Looking to the future, the Deloitte report recommends that all participants in the automotive supply chain should prioritize “security by design” in order to ensure that the sector can adapt to the vast range of new and emerging cybersecurity risks without having it impede the widespread adoption of CASE technologies.
The role of regulators and government bodies will be to address cybersecurity standards and their enforcement across the whole ecosystem.

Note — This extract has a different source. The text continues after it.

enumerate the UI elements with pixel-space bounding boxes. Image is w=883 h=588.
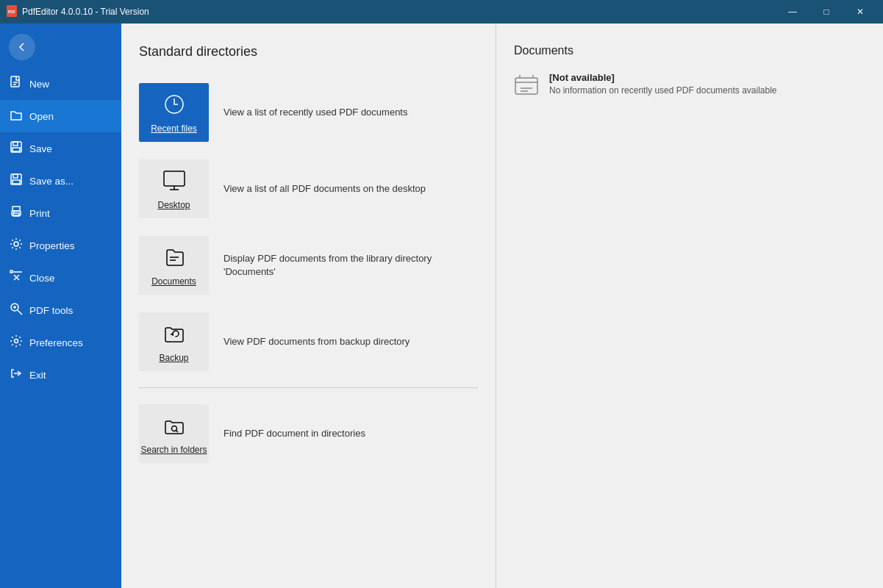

Currently, the Canadian government is “trying” to incorporate global cybersecurity standards in their designs, says Mirhassani, but the problem is that they are “not demanding” that these global standards be implemented (a topic we covered in more detail in a previous story).
“I feel like we really need to wake up. For example, Europe is way ahead of North America in general and then we are way behind the U.S,” says Mirhassani. “This will impact our economy, this will impact our job security and competitiveness. It’s very easy for [other] countries to say that these programs or these cars that are coming out from Canada are not secure enough and just brush us aside and go for new providers.”
Deloitte also emphasizes the importance of incorporating cybersecurity measures into fleet asset management and the necessity for business and technology leaders to consider the risks associated with hyperconnected fleets.
“I’m happy to see that automotive cybersecurity is now taking a front row seat to the design of vehicles,” says Mirhassani, but adds that Canada still needs to take cybersecurity more seriously.
“We can’t always rely on what is coming from Europe, Asia, or the U.S.,” she says. “We have to develop solutions that are Canadian and for Canadians.”